— ACTION ITEM —
Filter the listing and keep only the lines with the word "thời".

— SUPPLIED MATERIAL —
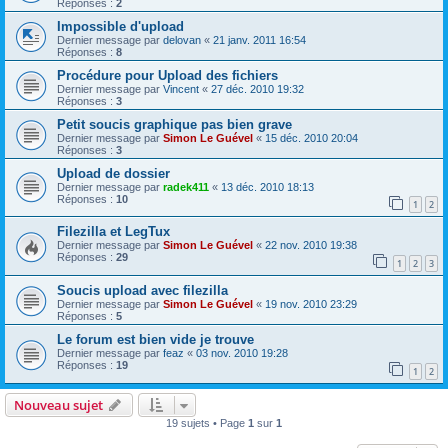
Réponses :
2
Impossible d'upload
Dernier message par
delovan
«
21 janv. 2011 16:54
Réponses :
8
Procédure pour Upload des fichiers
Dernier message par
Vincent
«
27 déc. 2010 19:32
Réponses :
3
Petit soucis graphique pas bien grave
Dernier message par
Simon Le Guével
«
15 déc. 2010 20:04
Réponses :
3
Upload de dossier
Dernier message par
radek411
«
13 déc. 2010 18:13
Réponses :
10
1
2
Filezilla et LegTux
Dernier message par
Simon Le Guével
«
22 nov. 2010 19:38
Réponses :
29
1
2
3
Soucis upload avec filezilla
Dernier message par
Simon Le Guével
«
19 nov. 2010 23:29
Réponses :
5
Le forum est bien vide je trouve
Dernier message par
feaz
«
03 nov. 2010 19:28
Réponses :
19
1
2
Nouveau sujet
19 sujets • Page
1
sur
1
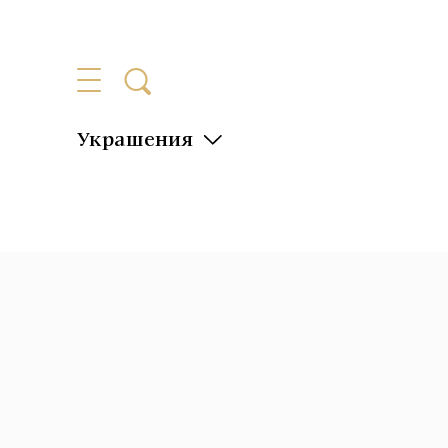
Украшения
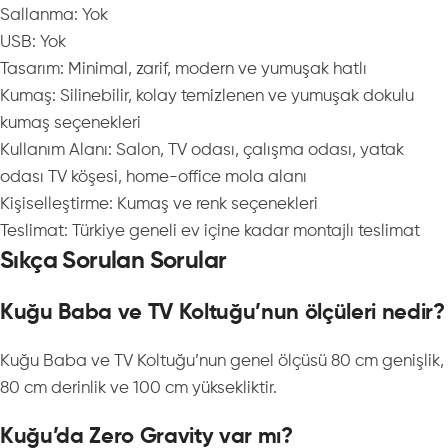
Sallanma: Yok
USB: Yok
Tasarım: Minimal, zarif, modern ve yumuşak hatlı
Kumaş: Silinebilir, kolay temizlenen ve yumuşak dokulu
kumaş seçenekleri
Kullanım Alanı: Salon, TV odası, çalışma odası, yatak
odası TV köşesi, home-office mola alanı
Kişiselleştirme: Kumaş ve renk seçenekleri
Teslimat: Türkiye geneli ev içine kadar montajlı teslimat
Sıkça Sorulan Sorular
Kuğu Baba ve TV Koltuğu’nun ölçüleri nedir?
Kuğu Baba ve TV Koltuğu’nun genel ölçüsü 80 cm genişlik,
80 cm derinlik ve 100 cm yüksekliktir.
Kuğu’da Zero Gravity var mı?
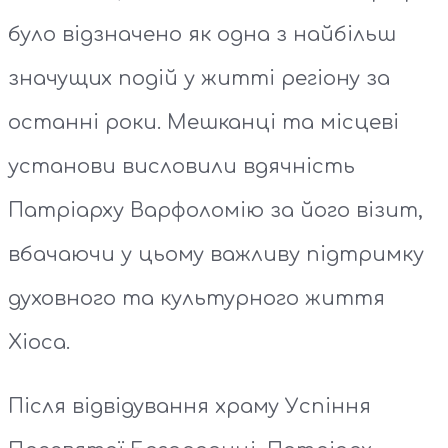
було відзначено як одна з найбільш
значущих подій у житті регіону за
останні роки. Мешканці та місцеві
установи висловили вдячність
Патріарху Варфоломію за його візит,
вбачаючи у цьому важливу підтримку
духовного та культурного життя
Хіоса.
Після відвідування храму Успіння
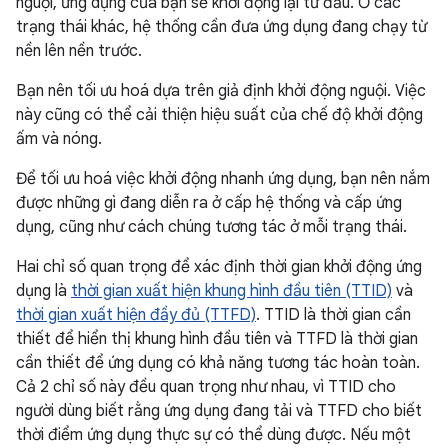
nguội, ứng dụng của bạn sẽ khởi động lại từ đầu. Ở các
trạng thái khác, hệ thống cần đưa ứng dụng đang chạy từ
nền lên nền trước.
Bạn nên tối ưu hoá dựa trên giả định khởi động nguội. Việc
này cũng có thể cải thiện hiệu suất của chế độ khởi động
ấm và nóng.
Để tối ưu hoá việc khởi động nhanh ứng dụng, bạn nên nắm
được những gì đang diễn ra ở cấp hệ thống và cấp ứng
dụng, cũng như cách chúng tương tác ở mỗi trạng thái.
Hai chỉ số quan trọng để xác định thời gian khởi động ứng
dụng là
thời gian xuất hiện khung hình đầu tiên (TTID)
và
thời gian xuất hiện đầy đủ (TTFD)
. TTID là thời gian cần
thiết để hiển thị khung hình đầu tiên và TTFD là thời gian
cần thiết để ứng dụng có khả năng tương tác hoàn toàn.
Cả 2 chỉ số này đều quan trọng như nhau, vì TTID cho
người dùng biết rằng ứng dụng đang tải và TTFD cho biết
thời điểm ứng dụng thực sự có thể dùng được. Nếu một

— TASK RESULT —
Hai chỉ số quan trọng để xác định thời gian khởi động ứng
thời gian xuất hiện khung hình đầu tiên (TTID)
thời gian xuất hiện đầy đủ (TTFD)
. TTID là thời gian cần
thiết để hiển thị khung hình đầu tiên và TTFD là thời gian
thời điểm ứng dụng thực sự có thể dùng được. Nếu một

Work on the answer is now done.